What to produce: For this exercise, output the entries below exactly from the line that holds "Previous race at" to the line that holds "Article I. In General (331, 294)", both ends included. No pictures belong in the copy.

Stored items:
Segment Open
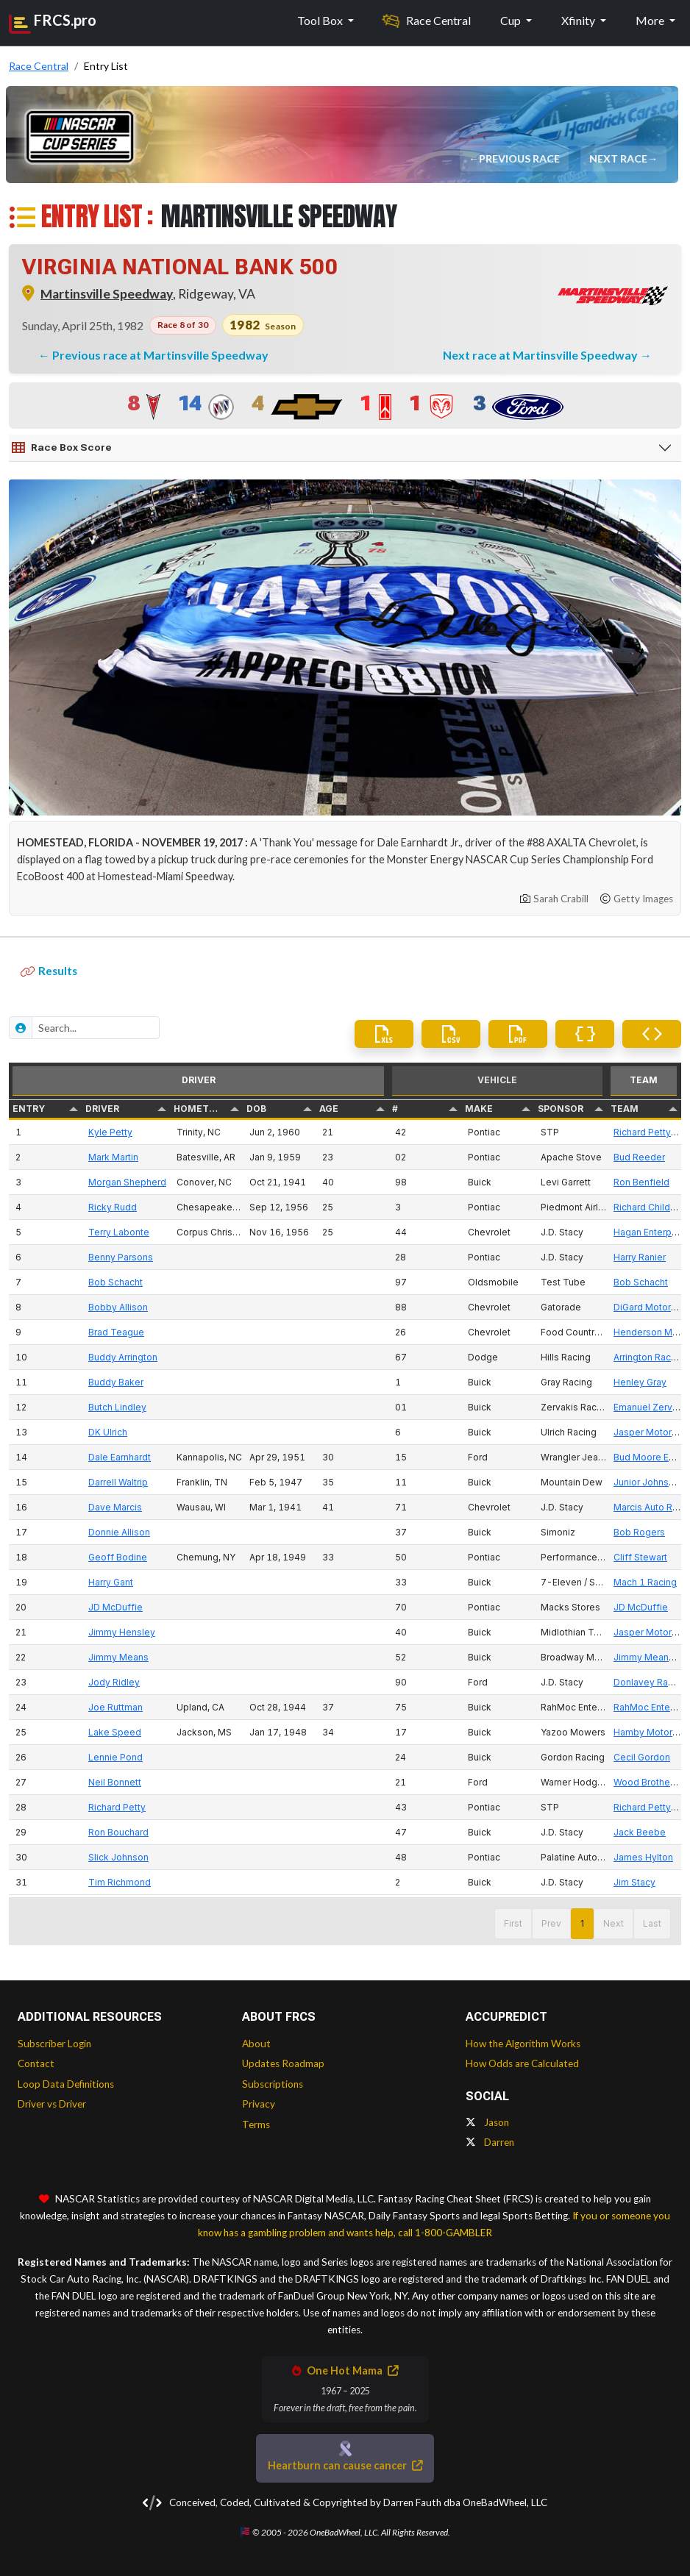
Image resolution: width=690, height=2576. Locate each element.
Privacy (258, 2104)
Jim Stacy (634, 1882)
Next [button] (613, 1923)
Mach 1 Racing (645, 1582)
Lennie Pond (115, 1757)
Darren (490, 2142)
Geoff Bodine (117, 1557)
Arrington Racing (648, 1357)
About (256, 2043)
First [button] (513, 1923)
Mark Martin (113, 1157)
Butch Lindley (117, 1407)
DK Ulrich (107, 1432)
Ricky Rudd (112, 1207)
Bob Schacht (115, 1282)
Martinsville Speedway (106, 294)
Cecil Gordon (641, 1757)
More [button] (651, 20)
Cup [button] (511, 20)
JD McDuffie (115, 1607)
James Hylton (643, 1857)
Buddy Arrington (122, 1357)
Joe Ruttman (115, 1707)
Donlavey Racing (649, 1682)
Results (49, 970)
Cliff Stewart (640, 1557)
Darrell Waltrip (118, 1482)
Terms (256, 2124)
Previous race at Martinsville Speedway (160, 355)
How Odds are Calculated (522, 2063)
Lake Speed (114, 1732)
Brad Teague (116, 1332)
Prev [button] (551, 1923)
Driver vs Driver (52, 2104)
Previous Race (520, 158)
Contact (36, 2063)
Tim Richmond (119, 1882)
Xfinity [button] (579, 20)
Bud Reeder (639, 1157)
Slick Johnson (118, 1857)
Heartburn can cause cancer (345, 2465)
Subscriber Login (54, 2043)
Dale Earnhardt (119, 1457)
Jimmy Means (118, 1657)
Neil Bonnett (114, 1782)
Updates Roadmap (283, 2063)
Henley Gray (639, 1382)
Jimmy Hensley (121, 1632)
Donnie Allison (119, 1532)
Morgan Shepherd (127, 1182)
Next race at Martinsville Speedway (541, 355)
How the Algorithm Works (523, 2043)
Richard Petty (117, 1807)
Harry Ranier (639, 1257)
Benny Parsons (120, 1257)
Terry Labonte (118, 1232)
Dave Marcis (115, 1507)
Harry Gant (110, 1582)
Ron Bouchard (118, 1832)
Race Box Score (62, 447)
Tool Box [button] (321, 20)
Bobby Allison (118, 1307)
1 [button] (582, 1923)
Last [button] (652, 1923)
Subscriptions (272, 2084)
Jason (487, 2122)
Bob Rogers (639, 1532)
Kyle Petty (110, 1132)
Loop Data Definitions (66, 2084)
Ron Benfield (641, 1182)
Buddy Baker (115, 1382)
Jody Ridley (114, 1682)
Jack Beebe (639, 1832)
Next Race (620, 158)
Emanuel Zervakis (651, 1407)
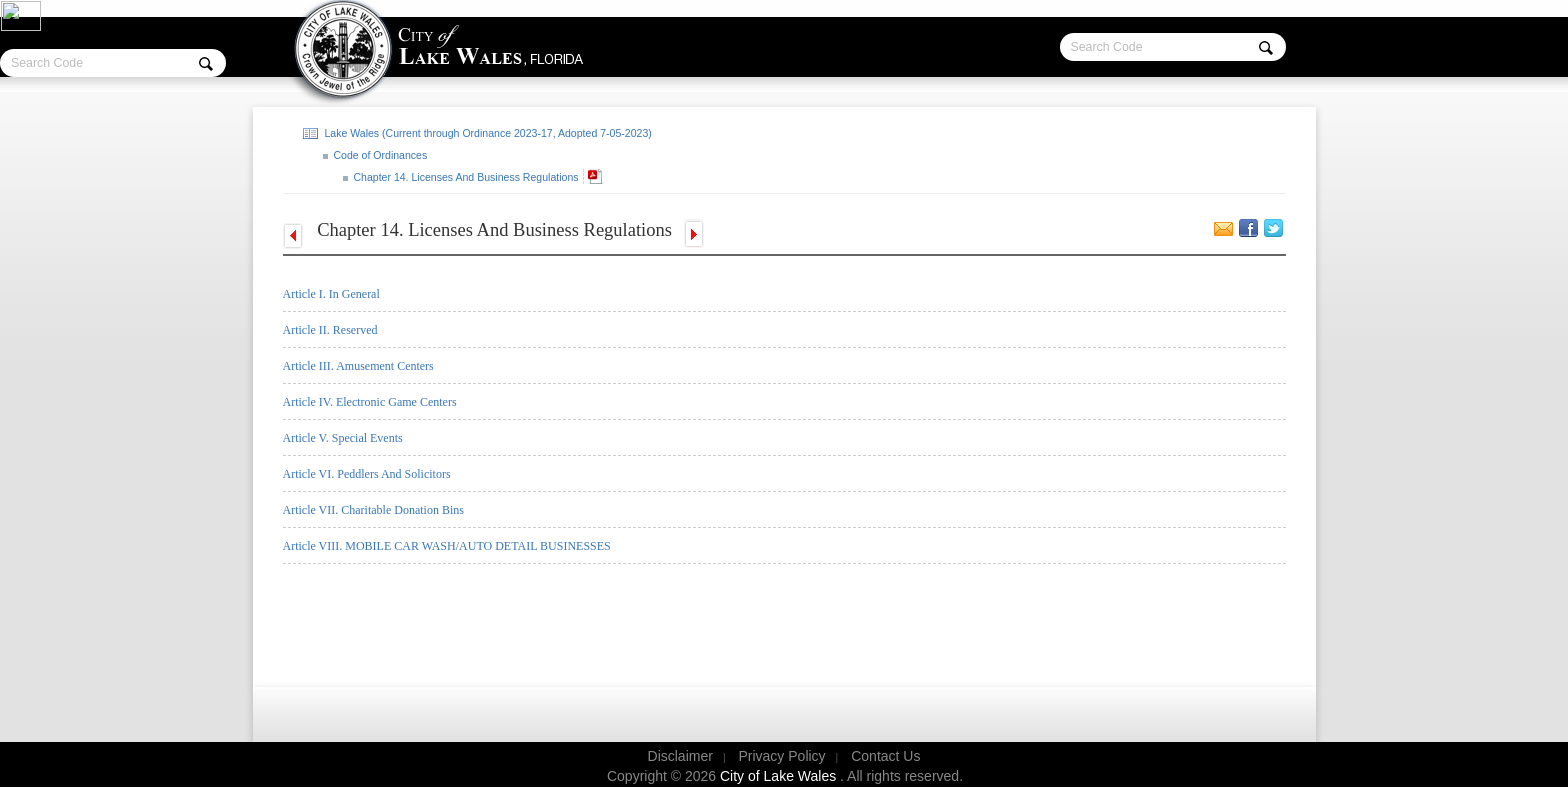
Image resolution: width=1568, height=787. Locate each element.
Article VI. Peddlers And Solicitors (367, 474)
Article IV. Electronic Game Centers (370, 402)
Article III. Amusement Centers (358, 366)
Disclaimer (680, 756)
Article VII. (373, 510)
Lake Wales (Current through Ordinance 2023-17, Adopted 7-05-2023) (487, 133)
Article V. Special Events (343, 438)
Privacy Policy (781, 756)
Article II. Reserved (330, 330)
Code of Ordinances (379, 155)
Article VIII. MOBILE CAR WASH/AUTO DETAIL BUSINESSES (447, 546)
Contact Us (885, 756)
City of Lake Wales (780, 776)
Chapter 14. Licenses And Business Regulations (465, 177)
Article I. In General (331, 294)
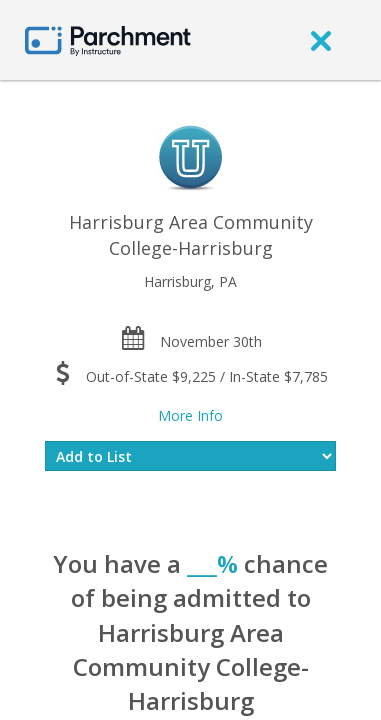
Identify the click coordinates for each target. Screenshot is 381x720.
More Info (190, 415)
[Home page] (108, 39)
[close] (321, 40)
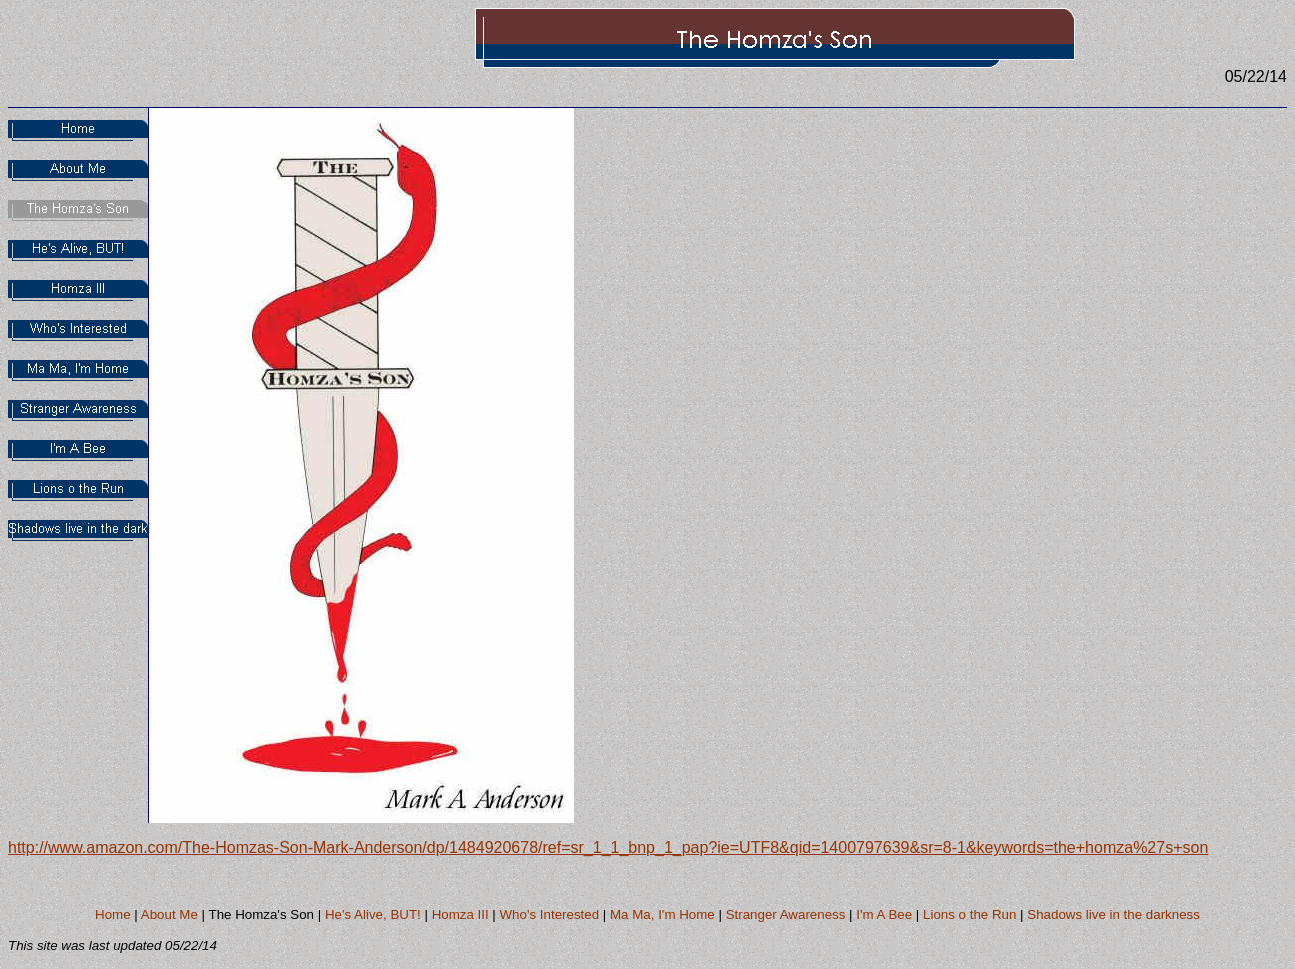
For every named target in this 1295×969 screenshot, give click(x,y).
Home (113, 914)
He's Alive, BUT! (373, 914)
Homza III (460, 914)
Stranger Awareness (786, 914)
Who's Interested (550, 914)
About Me (169, 914)
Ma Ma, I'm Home (662, 914)
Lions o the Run (969, 914)
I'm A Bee (884, 914)
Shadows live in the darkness (1113, 914)
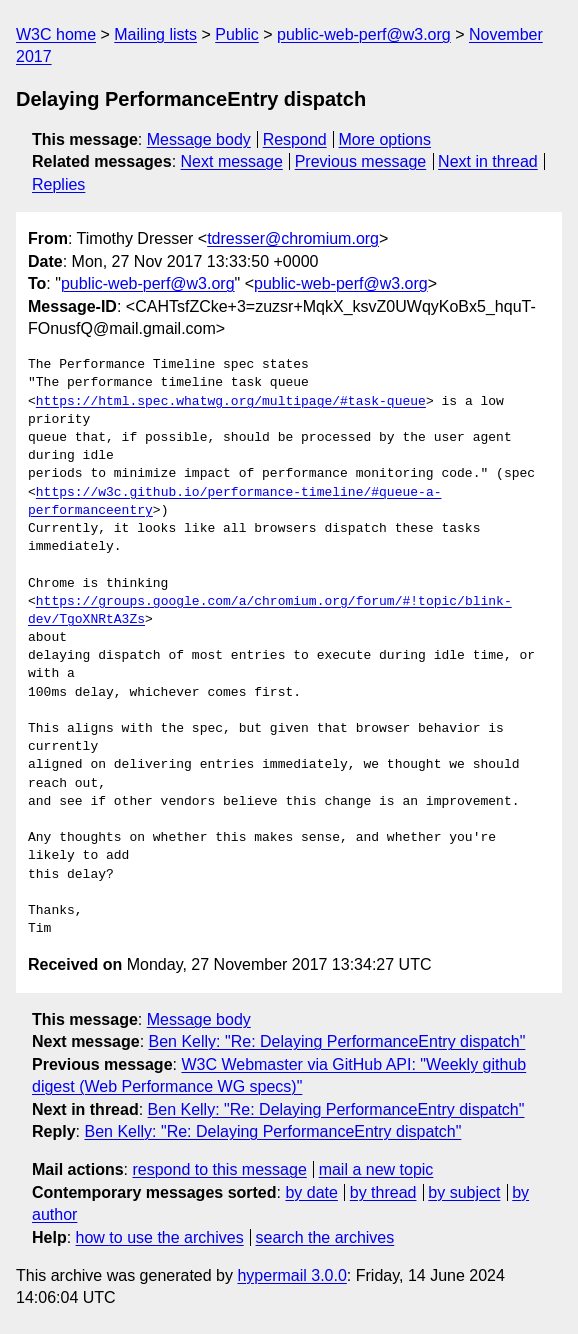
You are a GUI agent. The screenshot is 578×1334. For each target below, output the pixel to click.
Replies (58, 184)
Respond (295, 139)
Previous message (361, 161)
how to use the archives (160, 1237)
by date (311, 1192)
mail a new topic (376, 1169)
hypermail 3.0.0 (291, 1275)
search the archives (325, 1237)
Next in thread (488, 161)
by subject (464, 1192)
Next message (232, 161)
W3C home (56, 34)
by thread (383, 1192)
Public (237, 34)
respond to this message (219, 1169)
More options (385, 139)
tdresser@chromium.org (293, 238)
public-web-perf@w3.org (364, 34)
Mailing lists (155, 34)
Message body (199, 139)
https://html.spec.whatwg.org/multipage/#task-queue (231, 402)
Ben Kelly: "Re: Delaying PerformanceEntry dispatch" (337, 1041)
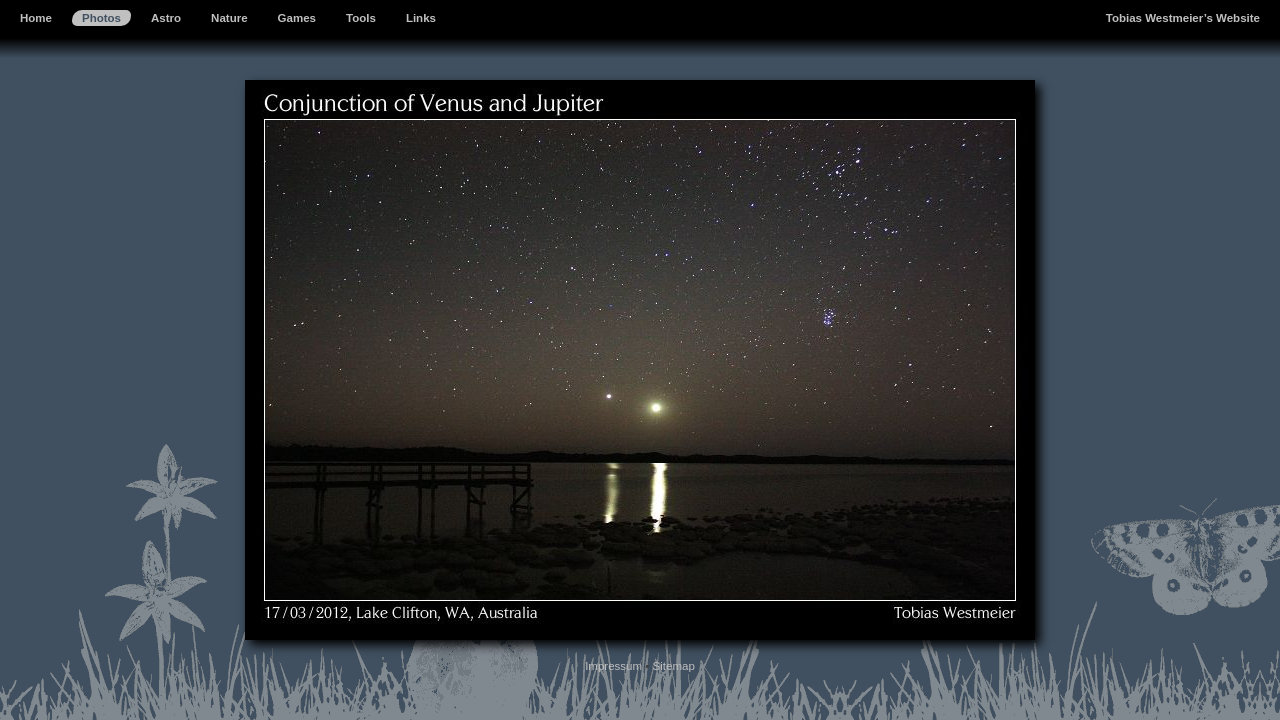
Segment Closed
Solution for this problem:
Previous race at Martinsville Speedway (160, 355)
How Odds are Calculated (522, 2063)
Lake Speed (114, 1732)
Brad Teague (116, 1332)
Prev [button] (551, 1923)
Driver vs Driver (52, 2104)
Previous Race (520, 158)
Contact (36, 2063)
Tim Richmond (119, 1882)
Xfinity [button] (579, 20)
Bud Reeder (639, 1157)
Slick Johnson (118, 1857)
Heartburn can cause cancer (345, 2465)
Subscriber Login (54, 2043)
Dale Earnhardt (119, 1457)
Jimmy Means (118, 1657)
Neil Bonnett (114, 1782)
Updates Roadmap (283, 2063)
Henley Gray (639, 1382)
Jimmy Hensley (121, 1632)
Donnie Allison (119, 1532)
Morgan Shepherd (127, 1182)
Next race at Martinsville Speedway (541, 355)
How the Algorithm Works (523, 2043)
Richard Petty (117, 1807)
Harry Ranier (639, 1257)
Benny Parsons (120, 1257)
Terry Labonte (118, 1232)
Dave Marcis (115, 1507)
Harry Gant (110, 1582)
Ron Bouchard (118, 1832)
Race Box Score (62, 447)
Tool Box [button] (321, 20)
Bobby Allison (118, 1307)
1 [button] (582, 1923)
Last [button] (652, 1923)
Subscriptions (272, 2084)
Jason (487, 2122)
Bob Rogers (639, 1532)
Kyle Petty (110, 1132)
Loop Data Definitions (66, 2084)
Ron Benfield (641, 1182)
Buddy Baker (115, 1382)
Jody Ridley (114, 1682)
Jack Beebe (639, 1832)
Next Race (620, 158)
Emanuel Zervakis (651, 1407)
Image resolution: width=1568, height=787. Locate each element.
Article VI. Peddlers And Solicitors (367, 474)
Article IV. Electronic Game Centers (370, 402)
Article III. Amusement Centers (358, 366)
Disclaimer (680, 756)
Article VII. (373, 510)
Lake Wales (Current through Ordinance 2023-17, Adopted 7-05-2023) (487, 133)
Article V. Special Events (343, 438)
Privacy Policy (781, 756)
Article II. Reserved (330, 330)
Code of Ordinances (379, 155)
Article VIII. MOBILE CAR WASH/AUTO DETAIL BUSINESSES (447, 546)
Contact Us (885, 756)
City of Lake Wales (780, 776)
Chapter 14. Licenses And Business Regulations (465, 177)
Article I. In General (331, 294)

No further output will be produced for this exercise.